Before speaking to a crowd of more than 100 pipeline supporters, CEO Al Monaco talked to the News Tribune about new commitments the company is making to reassure the public its largest project to date is in Minnesota's best interest - something a state panel is expected to decide by the end of the month.
"This is an unprecedented level of support for our project. And frankly, (it's) because we're replacing an existing system with brand-new technology," Monaco said.
As a way to garner even more support, Enbridge is now offering to remove old Line 3 pipes if the landowner wants them gone, the CEO said, adding that he expects most landowners will just leave the pipes in the ground. Removing them would require additional digging and disruption.
"That's generally what happens: You deactivate, you clean, purge, continue to monitor. But we've heard feedback that some people may want to remove that line," Monaco said, adding Enbridge would pay for the removal of the pipes.
Monaco said the company would also make commitments to lessen the financial burden to counties after a tax court judge ruled last month that the Minnesota Department of Revenue overvalued Enbridge Energy's oil pipeline system by $3.2 billion from 2012 to 2014. The burden of paying refunds could fall on the 13 counties that the pipelines pass through. For some, it's more than their levy.
Enbridge also said it is spending $100 million to hire Native American workers and businesses for the Line 3 project. The program would "target opportunities for tribal nations on the U.S. side of the project, which is mostly Minnesota," Monaco said.
Company officials are spending the last few weeks ahead of the Minnesota Public Utility Commission's June 27 expected vote with supporters of the project throughout the state.
"All the heavy lifting has been done.

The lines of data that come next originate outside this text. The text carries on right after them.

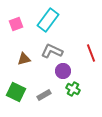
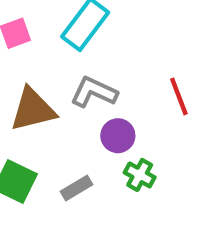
brown triangle: (24, 59) -> (33, 110), size x1.6

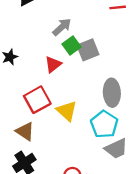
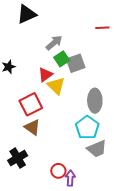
yellow triangle: (67, 111) -> (56, 86), moved
brown triangle: (25, 131) -> (32, 127), moved

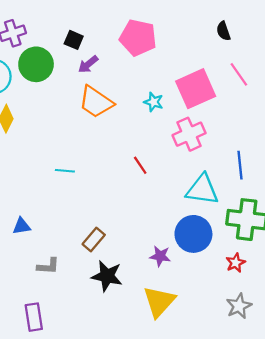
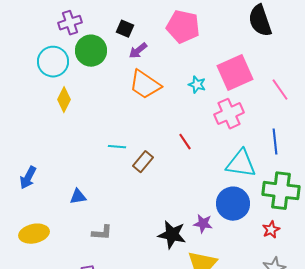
black semicircle: (223, 31) -> (260, 21), size x1.8
pink line: (239, 74) -> (280, 90), moved
brown rectangle: (94, 239) -> (143, 162), moved
black star: (107, 276) -> (172, 235), moved

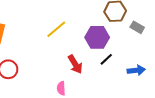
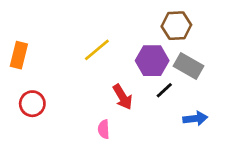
gray rectangle: (137, 27) -> (189, 66), moved, size x1.5
blue arrow: (136, 70) -> (195, 118), moved

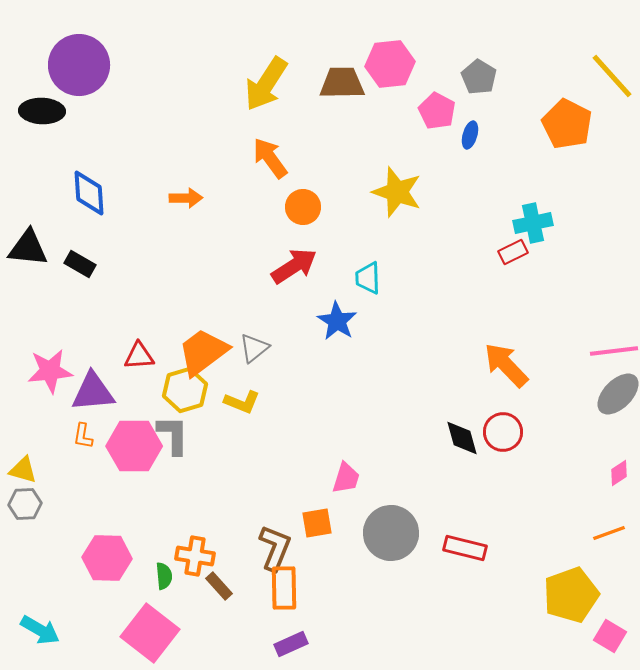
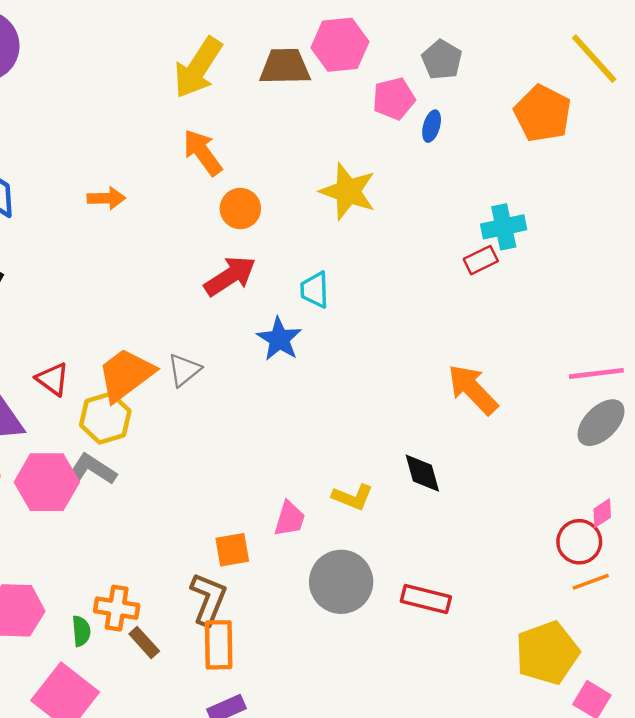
pink pentagon: (437, 111) -> (394, 99), turned 30
red triangle: (139, 356) -> (53, 379), turned 40
yellow L-shape: (242, 402) -> (353, 497), moved
red circle: (503, 432) -> (579, 542), moved
gray L-shape: (173, 435) -> (91, 470), turned -57
orange square: (317, 523) -> (232, 550), moved

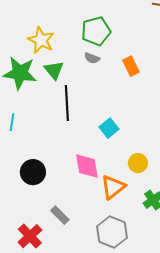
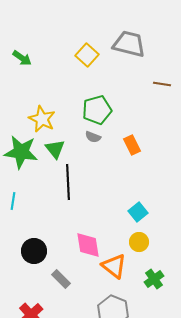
cyan square: (109, 128) -> (138, 212), moved
orange triangle: (113, 187) -> (114, 266), turned -44
gray rectangle: (60, 215) -> (61, 279), moved

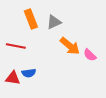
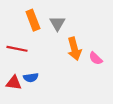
gray triangle: (54, 22) -> (57, 23), turned -35
orange arrow: (70, 46) -> (74, 49), turned 35

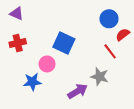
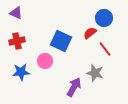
red semicircle: (123, 35) -> (90, 33), moved
blue star: (32, 82) -> (21, 72), moved
purple arrow: (78, 91) -> (74, 87), turned -30

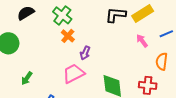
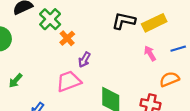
green cross: (62, 15) -> (50, 19), moved
orange semicircle: (162, 61) -> (169, 79), turned 54

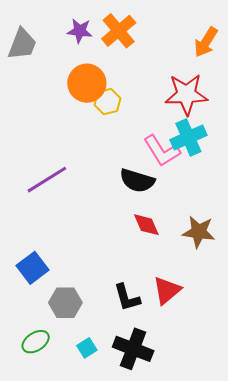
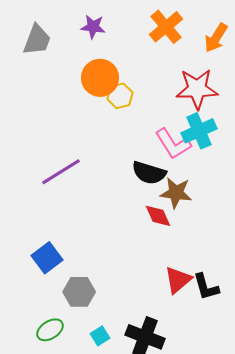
orange cross: (119, 31) -> (166, 27), moved
brown star: (199, 232) -> (176, 193), moved
black L-shape: (127, 298) -> (206, 287), moved

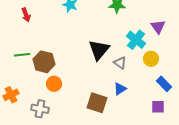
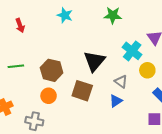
brown hexagon: (44, 62) -> (52, 70), moved
gray triangle: (120, 63) -> (121, 81), moved
brown square: (97, 103) -> (82, 91), moved

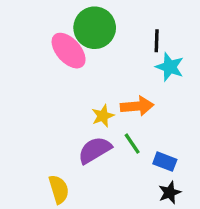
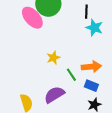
orange arrow: (137, 106) -> (91, 67), moved
purple semicircle: (95, 150) -> (54, 95), moved

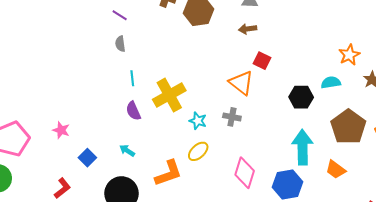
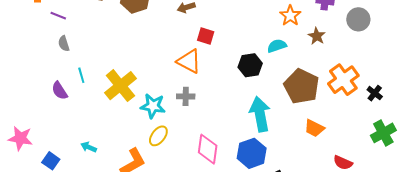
purple semicircle: (133, 111) -> (60, 91), moved
cyan star: (198, 121) -> (153, 106), size x1.4
pink star: (61, 130) -> (20, 138), size x1.4
orange trapezoid: (336, 170) -> (314, 128), moved

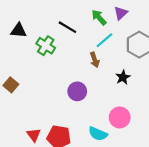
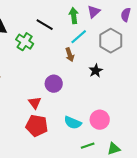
green arrow: (99, 17) -> (74, 16), turned 35
pink circle: (120, 117) -> (100, 120), moved
red triangle: (34, 135) -> (35, 103), moved

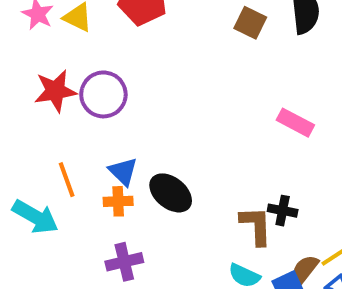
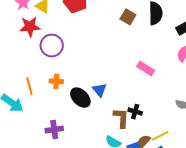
red star: (55, 91) -> (30, 27), moved
blue triangle: (123, 171) -> (100, 90), moved
orange cross: (118, 201) -> (56, 81), moved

Now it's in the PUC's hands," said Minnesotans for Line 3 leader Bob Shoneberger.
Meanwhile, opponents of the project will continue their organized efforts to stop the pipeline replacement and have the existing 50-year-old Line 3 removed.

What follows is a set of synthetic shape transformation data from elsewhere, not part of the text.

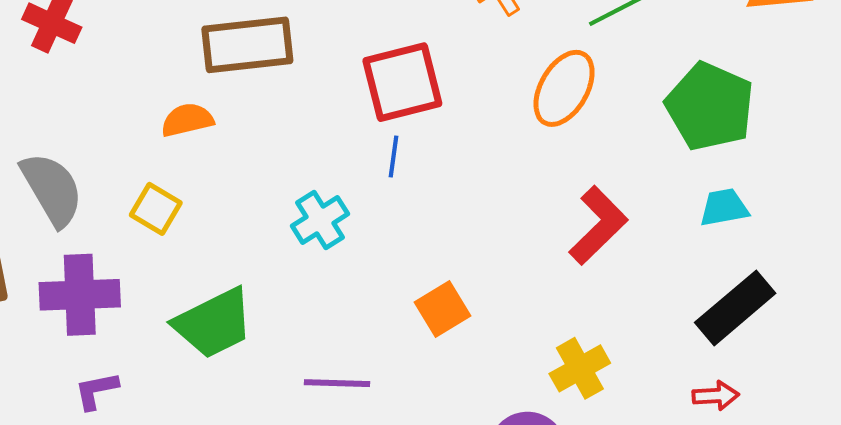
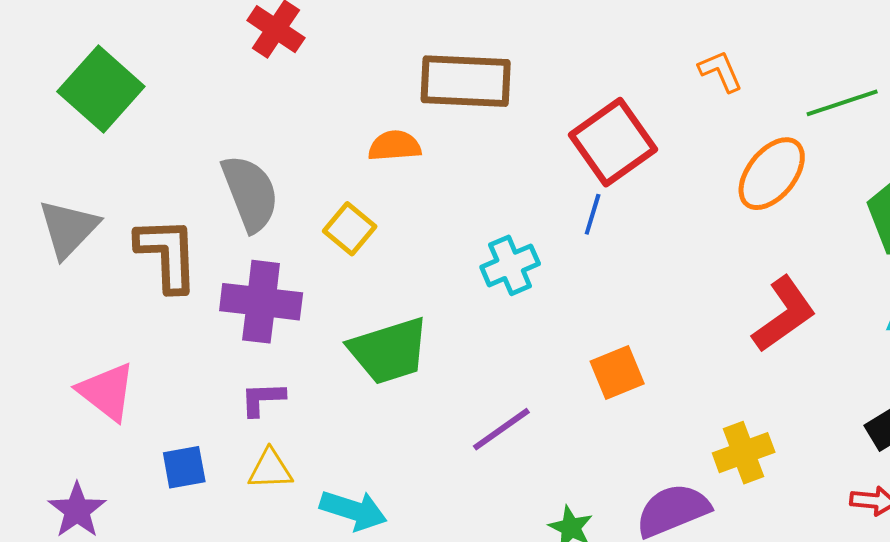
red square: (402, 82) -> (613, 142), turned -30
purple line: (337, 383) -> (501, 429), turned -46

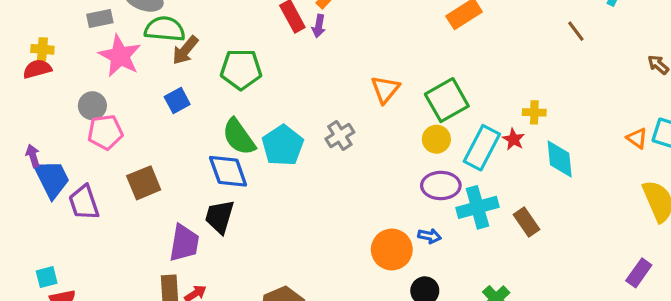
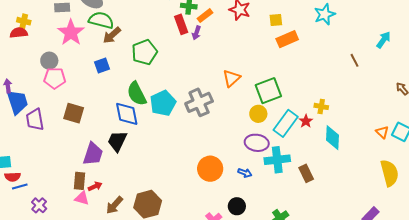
green pentagon: (241, 69) -> (144, 52), turned -30
gray cross: (340, 135) -> (199, 102), size x1.5
brown square: (144, 183) -> (74, 113), turned 30
orange circle: (392, 250) -> (210, 169), moved

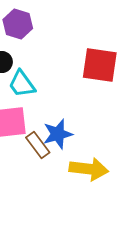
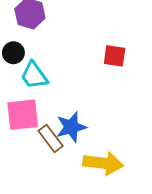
red square: (100, 65) -> (115, 56), size x0.6

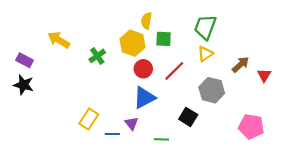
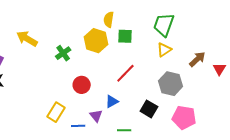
red circle: (143, 69) -> (82, 85), moved
red line: (174, 71) -> (125, 73), moved
blue triangle: (144, 98) -> (112, 101), moved, size x0.6
pink pentagon: (251, 127) -> (184, 117), moved

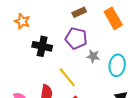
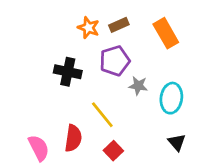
orange star: (22, 21) -> (88, 28), moved
purple pentagon: (76, 38) -> (115, 61), turned -30

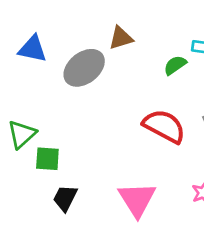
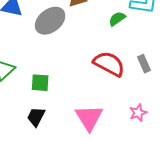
green square: (47, 159) -> (40, 83), moved

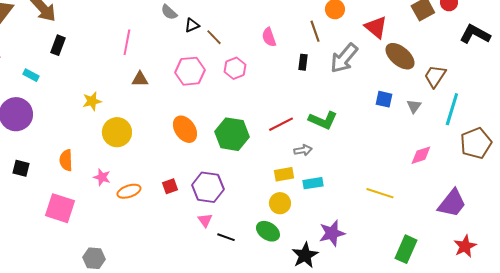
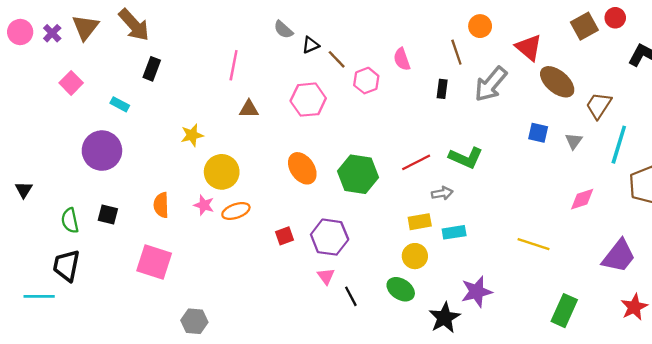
pink hexagon: (235, 68) -> (366, 81), moved
pink star: (102, 177) -> (204, 205), moved
orange ellipse: (129, 191) -> (236, 211), moved
black line: (226, 237) -> (351, 296), turned 42

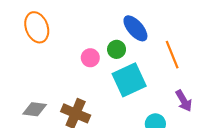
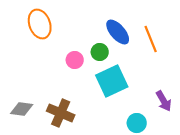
orange ellipse: (37, 27) -> (40, 24), moved
orange line: (172, 55) -> (151, 39), moved

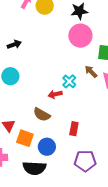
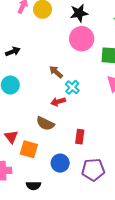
brown arrow: (91, 72) -> (56, 72), moved
blue circle: (47, 147) -> (60, 163), moved
black semicircle: (34, 168) -> (33, 186), moved, size x0.6

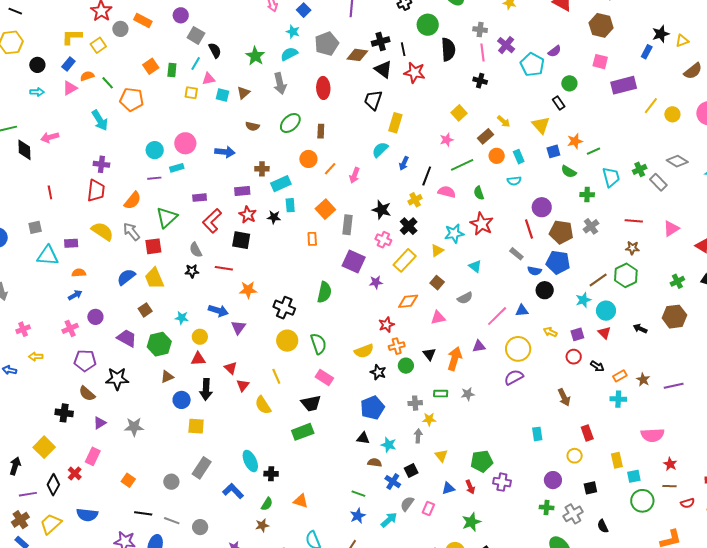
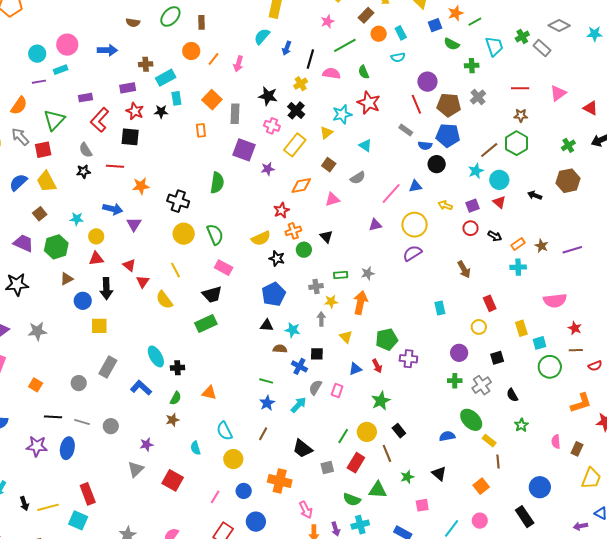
orange arrow: (455, 359) -> (360, 303), moved
black square: (411, 470) -> (317, 354), turned 32

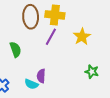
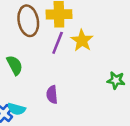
yellow star: (82, 37) -> (82, 40), moved
cyan semicircle: (31, 84) -> (16, 109), moved

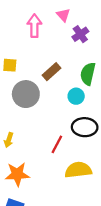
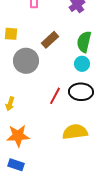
cyan circle: (76, 96) -> (82, 64), moved
red line: (57, 144) -> (55, 96), moved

"We are continuing to inform and educate our community about the threat Line 3 poses to our water, treaty rights, and climate for our future generations," said Debra Topping, a Fond du Lac Band of Lake Superior Chippewa member and self-described water protector.
On Monday, a group of religious leaders will deliver a letter to the PUC and Gov. Mark Dayton calling the Line 3 project a "violation of Indigenous treaty rights" while also arguing that the pipeline comes "at a time when climate change requires a transition to cleaner forms of energy." The letter had 542 signatures as of Friday afternoon.
The PUC will hold oral arguments June 18-19 while commission deliberations will be held June 26-27 in St. Paul.
Enbridge, based in Calgary, operates several pipelines that cut across northern Minnesota, connecting Alberta oil deposits and the company's terminal in Superior.
The Line 3 replacement would cross 337 miles of Minnesota carrying 760,000 barrels of oil per day, and the prefered route differs from the original line for much of that journey. An administrative law judge this spring recommended the replacement line follow the original route, which crosses two reservations.